Turnchapel Wharf Map V2

1700s to 1900s

The Baron of Boringdon John Parker, also known as the 1st Earl of Morley, established Turnchapel Wharves as a highly respected shipyard during the 17th century with the yard being used to repair the King's ships. Parker and his son were influential in shaping many aspects of Eastern Plymouth, being the driving force behind the iron bridge between Laira and Pomphlett as well creating the several wet and dry docks around Turnchapel bay.

The Parker name lives on to this day with several pubs named after the Parker family. The family Coat of Arms appears in various locations across the city, and Boringdon Road being the main road through the village.

Yard Chain Lines

Early 1900s to 1993

With the Turnchapel Station being opened in the late-1800s, the Wharf became an attractive location for The Admiralty and the Royal Navy who acquired the site in 1903 along with a parcel of land in the disused Hooe Lake Quarry.

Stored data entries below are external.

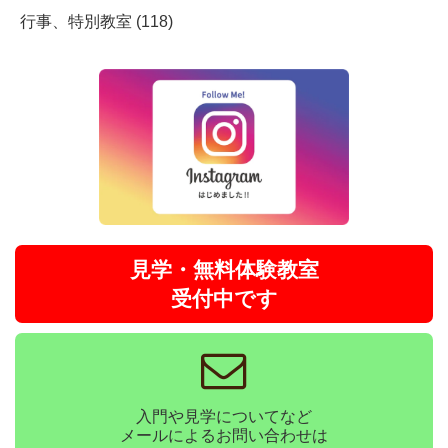
行事、特別教室 (118)
見学・無料体験教室
受付中です
入門や見学についてなど
メールによるお問い合わせは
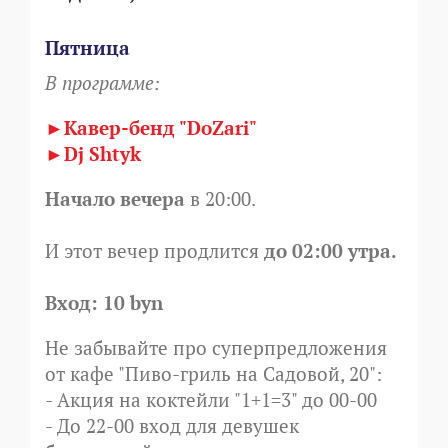
Пятница
В программе:
►Кавер-бенд "DoZari"
►Dj Shtyk
Начало вечера
в 20:00.
И этот вечер продлится
до 02:00 утра.
Вход: 10 byn
Не забывайте про суперпредложения
от кафе "Пиво-гриль на Садовой, 20":
- Акция на коктейли "1+1=3" до 00-00
- До 22-00 вход для девушек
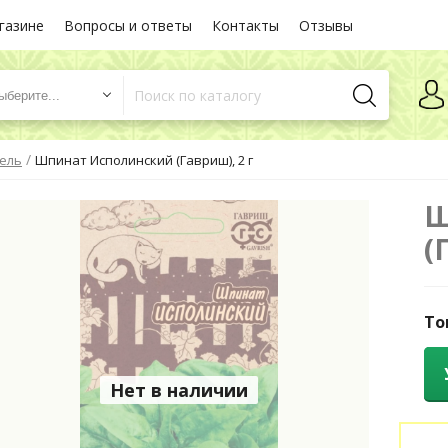
газине
Вопросы и ответы
Контакты
Отзывы
ыберите...
/
ель
Шпинат Исполинский (Гавриш), 2 г
Ш
(
То
Нет в наличии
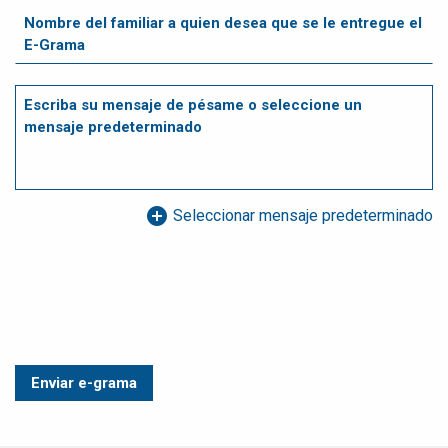
add_circle
Seleccionar mensaje predeterminado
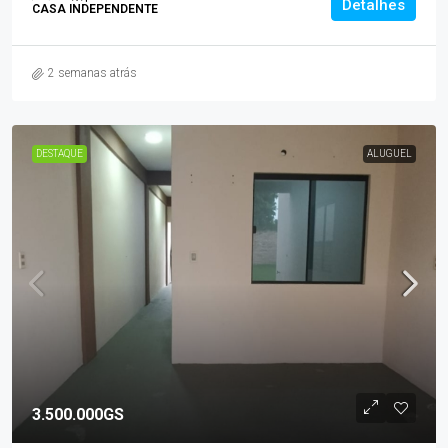
Detalhes
CASA INDEPENDENTE
2 semanas atrás
DESTAQUE
ALUGUEL
3.500.000GS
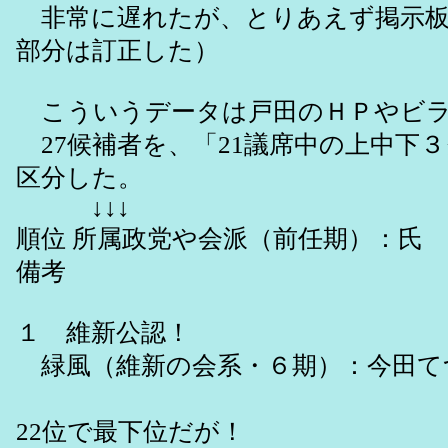
非常に遅れたが、とりあえず掲示板
部分は訂正した）
こういうデータは戸田のＨＰやビラ
27候補者を、「21議席中の上中下
区分した。
↓↓↓
順位 所属政党や会派（前任期）：氏
備考
１ 維新公認！
緑風（維新の会系・６期）：今田てつや ：
：前
22位で最下位だが！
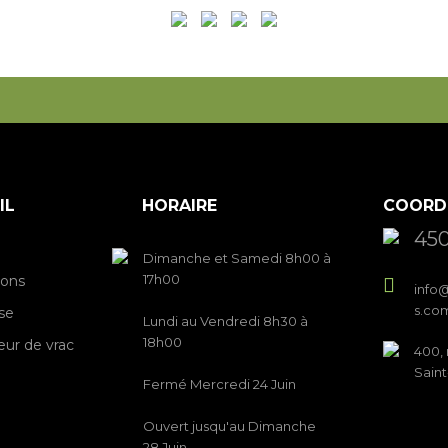
IL
HORAIRE
COORD
450
Dimanche et Samedi 8h00 à
17h00
ions
info@
s.co
se
Lundi au Vendredi 8h30 à
18h00
eur de vrac
400, 
Sain
Fermé Mercredi 24 Juin
Ouvert jusqu'au Dimanche
28 Juin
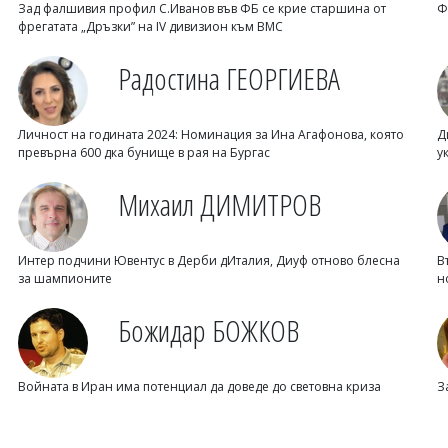
Зад фалшивия профил С.Иванов във ФБ се крие старшина от
Ф
фрегатата „Дръзки” на IV дивизион към ВМС
Радостина ГЕОРГИЕВА
Личност на годината 2024: Номинация за Ина Агафонова, която
Д
превърна 600 дка бунище в рая на Бургас
у
Михаил ДИМИТРОВ
Интер подчини Ювентус в Дерби дИталия, Диуф отново блесна
В
за шампионите
н
Божидар БОЖКОВ
Войната в Иран има потенциал да доведе до световна криза
З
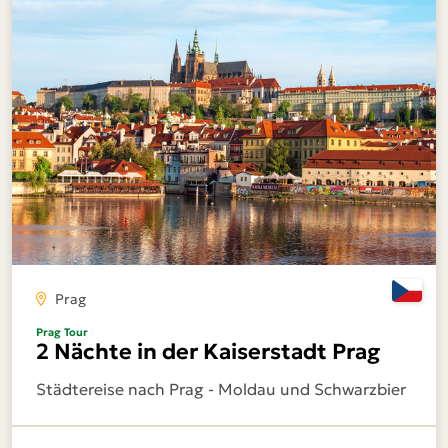
Prag
Prag Tour
2 Nächte in der Kaiserstadt Prag
Städtereise nach Prag - Moldau und Schwarzbier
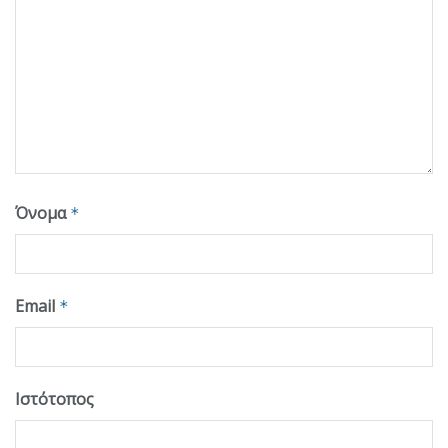
Όνομα
*
Email
*
Ιστότοπος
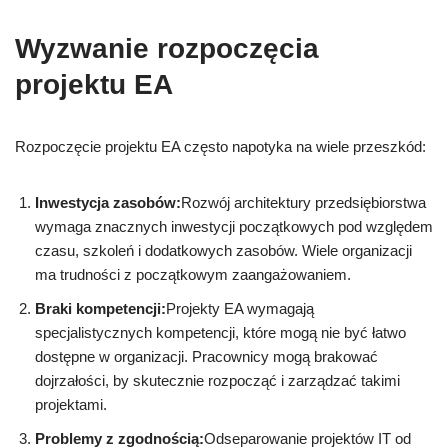
Wyzwanie rozpoczęcia
projektu EA
Rozpoczęcie projektu EA często napotyka na wiele przeszkód:
Inwestycja zasobów:
Rozwój architektury przedsiębiorstwa
wymaga znacznych inwestycji początkowych pod względem
czasu, szkoleń i dodatkowych zasobów. Wiele organizacji
ma trudności z początkowym zaangażowaniem.
Braki kompetencji:
Projekty EA wymagają
specjalistycznych kompetencji, które mogą nie być łatwo
dostępne w organizacji. Pracownicy mogą brakować
dojrzałości, by skutecznie rozpocząć i zarządzać takimi
projektami.
Problemy z zgodnością:
Odseparowanie projektów IT od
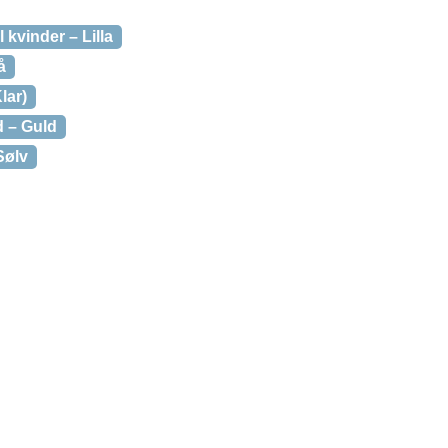
 kvinder – Lilla
å
lar)
d – Guld
Sølv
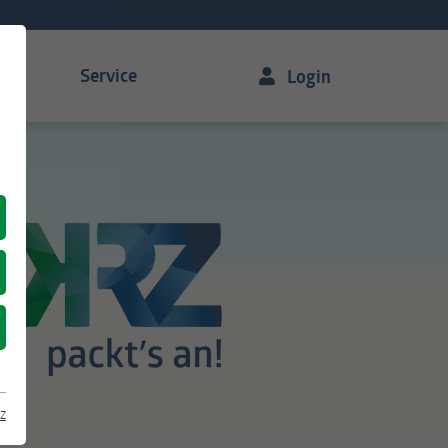
Service
Login
z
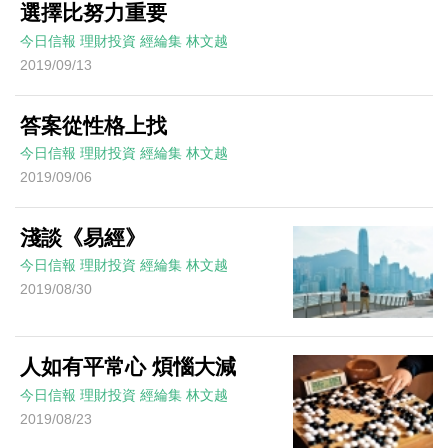
選擇比努力重要
今日信報
理財投資
經綸集
林文越
2019/09/13
答案從性格上找
今日信報
理財投資
經綸集
林文越
2019/09/06
淺談《易經》
今日信報
理財投資
經綸集
林文越
2019/08/30
人如有平常心 煩惱大減
今日信報
理財投資
經綸集
林文越
2019/08/23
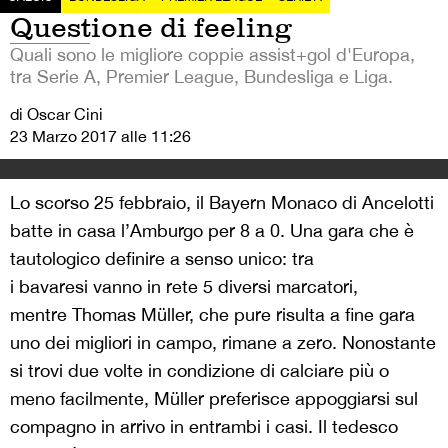
Questione di feeling
Quali sono le migliore coppie assist+gol d'Europa,
tra Serie A, Premier League, Bundesliga e Liga.
di Oscar Cini
23 Marzo 2017 alle 11:26
Lo scorso 25 febbraio, il Bayern Monaco di Ancelotti
batte in casa l’Amburgo per 8 a 0. Una gara che è
tautologico definire a senso unico: tra
i bavaresi vanno in rete 5 diversi marcatori,
mentre Thomas Müller, che pure risulta a fine gara
uno dei migliori in campo, rimane a zero. Nonostante
si trovi due volte in condizione di calciare più o
meno facilmente, Müller preferisce appoggiarsi sul
compagno in arrivo in entrambi i casi. Il tedesco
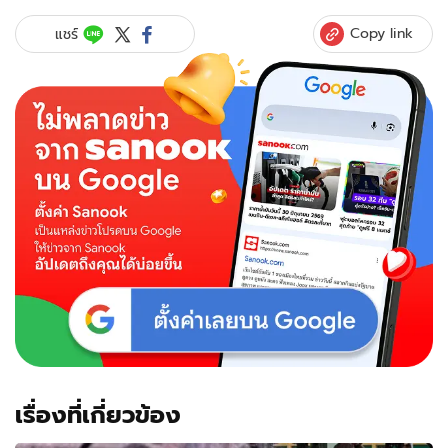
Copy link
แชร์
เรื่องที่เกี่ยวข้อง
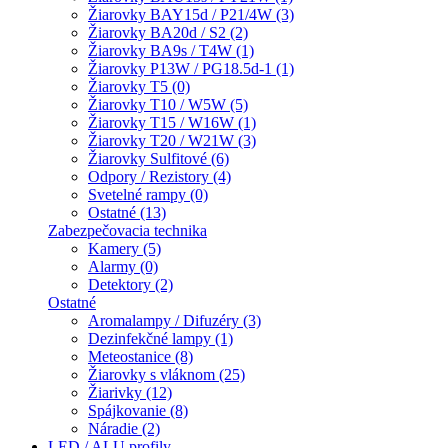
Žiarovky BAY15d / P21/4W (3)
Žiarovky BA20d / S2 (2)
Žiarovky BA9s / T4W (1)
Žiarovky P13W / PG18.5d-1 (1)
Žiarovky T5 (0)
Žiarovky T10 / W5W (5)
Žiarovky T15 / W16W (1)
Žiarovky T20 / W21W (3)
Žiarovky Sulfitové (6)
Odpory / Rezistory (4)
Svetelné rampy (0)
Ostatné (13)
Zabezpečovacia technika
Kamery (5)
Alarmy (0)
Detektory (2)
Ostatné
Aromalampy / Difuzéry (3)
Dezinfekčné lampy (1)
Meteostanice (8)
Žiarovky s vláknom (25)
Žiarivky (12)
Spájkovanie (8)
Náradie (2)
LED / ALU profily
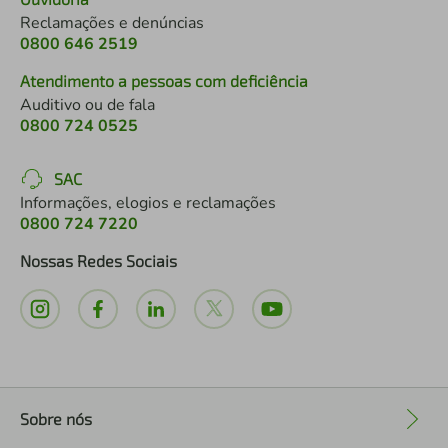
Reclamações e denúncias
0800 646 2519
Atendimento a pessoas com deficiência
Auditivo ou de fala
0800 724 0525
SAC
Informações, elogios e reclamações
0800 724 7220
Nossas Redes Sociais
Sobre nós
+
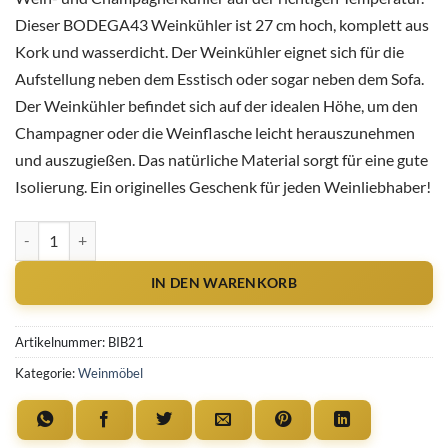
Dieser BODEGA43 Weinkühler ist 27 cm hoch, komplett aus
Kork und wasserdicht. Der Weinkühler eignet sich für die
Aufstellung neben dem Esstisch oder sogar neben dem Sofa.
Der Weinkühler befindet sich auf der idealen Höhe, um den
Champagner oder die Weinflasche leicht herauszunehmen
und auszugießen. Das natürliche Material sorgt für eine gute
Isolierung. Ein originelles Geschenk für jeden Weinliebhaber!
Weinkühler Menge
IN DEN WARENKORB
Artikelnummer:
BIB21
Kategorie:
Weinmöbel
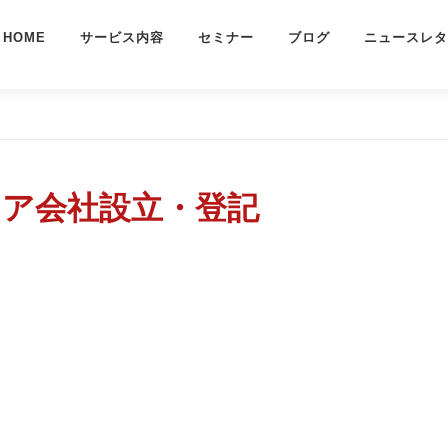
HOME
サービス内容
セミナー
ブログ
ニュースレタ
ア会社設立・登記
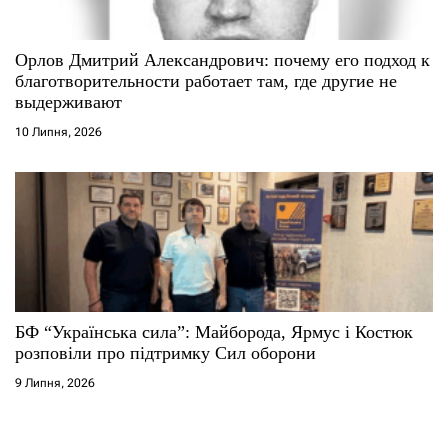
Орлов Дмитрий Александрович: почему его подход к
благотворительности работает там, где другие не
выдерживают
10 Липня, 2026
БФ “Українська сила”: Майборода, Ярмус і Костюк
розповіли про підтримку Сил оборони
9 Липня, 2026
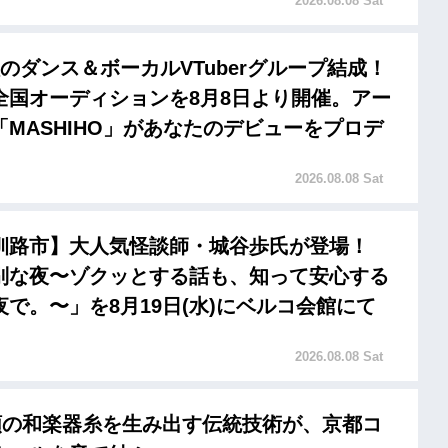
2026.08.08 Sat
のダンス＆ボーカルVTuberグループ結成！
全国オーディションを8月8日より開催。アー
「MASHIHO」があなたのデビューをプロデ
2026.08.08 Sat
釧路市】大人気怪談師・城谷歩氏が登場！
別な夜〜ゾクッとする話も、知って安心する
で。〜」を8月19日(水)にベルコ会館にて
2026.08.08 Sat
種類の和楽器糸を生み出す伝統技術が、京都コ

Used as a naval oil depot during the Second World War, Turnchapel was not immune to the bombings in 1940 with the Wharf being badly damaged and adjacent train station destroyed. Nonetheless, troops from the US 29th Division used the Wharf to board their Tank Landing Ships ahead of the Normandy Landings in 1944.

Mod Landing Craft

1993 - 2014

The Royal Marines made RM Turnchapel their base in 1993 with the 539 Royal Assault Squadron being based on the site. The Squadron are part of the 3 Commando Brigade and are specially trained to use landing craft and undertake amphibious assault missions. 

The Squadron are named after the 539 Assault Flotilla which played a key role in the D-Day landings in 1944, specifically on Gold Beach, Normandy.

In 2013, the Ministry of Defence decided RM Turnchapel was surplus to requirements and the Squadron relocated to the city's main Naval Base in Devonport.

Turnchapel Wharf Aerial 2014

2014 to present day

RM Turnchapel was purchased by Yacht Havens Group, one of the UK's leading marina owners, developers and operators, who already owned the adjacent Plymouth Yacht Haven and dry stack marina Yacht Haven Quay.

The site was renamed as Turnchapel Wharf and the company set about redeveloping the naval buildings into modern facilities for maritime businesses. 

Within a few years, the site was transformed with state-of-the-art facilities for a wide range of local, national and global marine businesses. Ammunition stores had been refurbished into offices, and hangars repurposed into workshops for pioneering marine autonomy. In 2017, The Guard Room cafe was built and opened to cater for the growing number of businesses using Turnchapel Wharf, as well as providing a waterfront eatery for the local community.

"Our investment has given us a dedicated hub from which all servicing and maintenance can be co-ordinated, resulting in an increasingly efficient service for yacht owners."